Your assignment: Each line of the listing below containing the word "Disponi" should be returned.
□ □ □ □ □ □ □
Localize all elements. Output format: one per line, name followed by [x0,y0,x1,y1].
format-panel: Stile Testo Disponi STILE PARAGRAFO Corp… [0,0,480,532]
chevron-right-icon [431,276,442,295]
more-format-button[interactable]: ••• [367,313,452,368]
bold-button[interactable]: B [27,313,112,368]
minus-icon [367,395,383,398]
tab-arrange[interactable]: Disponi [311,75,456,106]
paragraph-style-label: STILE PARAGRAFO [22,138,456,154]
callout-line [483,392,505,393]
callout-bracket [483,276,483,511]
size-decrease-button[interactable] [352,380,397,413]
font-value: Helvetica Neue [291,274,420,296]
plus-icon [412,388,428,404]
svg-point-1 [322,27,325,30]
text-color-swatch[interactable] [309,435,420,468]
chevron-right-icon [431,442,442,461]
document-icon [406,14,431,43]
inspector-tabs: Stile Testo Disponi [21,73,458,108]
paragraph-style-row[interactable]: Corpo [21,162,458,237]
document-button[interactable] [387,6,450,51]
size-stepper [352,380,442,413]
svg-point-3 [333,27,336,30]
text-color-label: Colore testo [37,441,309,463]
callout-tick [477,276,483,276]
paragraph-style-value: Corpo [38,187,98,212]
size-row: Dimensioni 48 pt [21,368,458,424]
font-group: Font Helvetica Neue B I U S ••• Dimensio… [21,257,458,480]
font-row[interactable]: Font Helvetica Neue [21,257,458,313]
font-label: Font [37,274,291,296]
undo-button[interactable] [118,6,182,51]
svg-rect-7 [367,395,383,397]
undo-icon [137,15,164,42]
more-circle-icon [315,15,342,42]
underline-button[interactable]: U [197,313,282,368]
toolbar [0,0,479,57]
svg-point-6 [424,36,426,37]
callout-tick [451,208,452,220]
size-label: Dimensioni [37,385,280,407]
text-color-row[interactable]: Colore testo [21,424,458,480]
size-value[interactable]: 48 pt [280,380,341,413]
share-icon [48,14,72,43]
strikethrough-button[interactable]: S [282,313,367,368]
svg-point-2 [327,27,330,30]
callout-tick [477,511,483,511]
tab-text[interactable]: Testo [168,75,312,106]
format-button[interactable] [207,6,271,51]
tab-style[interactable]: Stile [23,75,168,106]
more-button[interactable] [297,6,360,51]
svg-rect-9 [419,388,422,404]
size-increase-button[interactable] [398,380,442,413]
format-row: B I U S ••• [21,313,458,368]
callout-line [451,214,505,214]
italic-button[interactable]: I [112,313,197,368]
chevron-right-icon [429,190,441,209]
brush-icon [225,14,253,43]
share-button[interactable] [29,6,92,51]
□ □ □ □ □ □ □
Result:
format-panel: Stile Testo Disponi STILE PARAGRAFO Corp… [0,0,480,532]
tab-arrange[interactable]: Disponi [311,75,456,106]
inspector-tabs: Stile Testo Disponi [21,73,458,108]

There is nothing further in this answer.